OUR VIEW: A farm for our region to notice
A North Dakota farm some 260-plus miles northeast of Mitchell should be grabbing the attention of South Dakotans.
And, it is especially of interest to anyone involved in Forward 2040, a community vision and strategic action plan in hopes of bettering the city of Mitchell within the next 20 years.
In Horace, N.D., a farm of the future is beginning to take shape with autonomous ag-vehicle research and technology development. The futuristic farming project drew the attention of U.S. Secretary of Agriculture Sonny Perdue, who was on hand during its April 27 ribbon-cutting event.
An artist's rendering of the farm shows in-flight drones, autonomous tractors, a wind turbine and makerspaces — a sort-of building used for hands-on creativity where people can prototype different farming applications. Officials involved say there are millions of dollars in capital investment and thousands of people involved to get the project going.
It's a significant undertaking, but it's one Mitchell needs to consider as well.
With agriculture as our state's top industry, we need to invest in it. Farms have been advancing with technology since day one, and this is just another leap forward that's certainly coming.
During a March 25 Think Tank in Mitchell that served as the starting point for Forward 2040, city leaders discussed scenarios and ways to utilize the resources we have impact our future. One significant resource in the Upper Midwest is the ability to grow food to feed the continuously growing world population.
Much like how farming has changed from 1969 to 2019, it will likely change dramatically again in the next 50 years. Our region will have an advantage with the ability to plant and harvest food, but we need to capitalize on that as much as possible to make Mitchell a successful community for years to come.

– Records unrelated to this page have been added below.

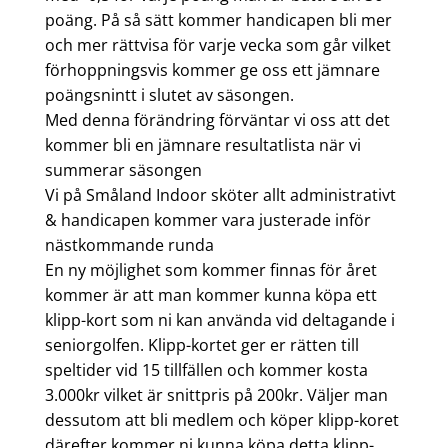
poäng. På så sätt kommer handicapen bli mer
och mer rättvisa för varje vecka som går vilket
förhoppningsvis kommer ge oss ett jämnare
poängsnintt i slutet av säsongen.
Med denna förändring förväntar vi oss att det
kommer bli en jämnare resultatlista när vi
summerar säsongen
Vi på Småland Indoor sköter allt administrativt
& handicapen kommer vara justerade inför
nästkommande runda
En ny möjlighet som kommer finnas för året
kommer är att man kommer kunna köpa ett
klipp-kort som ni kan använda vid deltagande i
seniorgolfen. Klipp-kortet ger er rätten till
speltider vid 15 tillfällen och kommer kosta
3.000kr vilket är snittpris på 200kr. Väljer man
dessutom att bli medlem och köper klipp-koret
därefter kommer ni kunna köpa detta klipp-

Think of the technological advancements students from Mitchell Technical Institute and South Dakota State University could make on a farm like the one in Horace. Not only is the agricultural land available here, but we have years of farming knowledge and young people who are eager to advance it.
A new-age farm could draw more ag-tech students to Mitchell and bring production facilities here to build autonomous tractors and drones. The possibilities are endless, really.
As we continue to think about what's next for Mitchell through the community visioning process, agriculture has to be one of the biggest factors in the discussion.
Agriculture impacts everyone here, which is why we need to seriously look at this new farm in North Dakota as an example of what would make Mitchell successful for the future.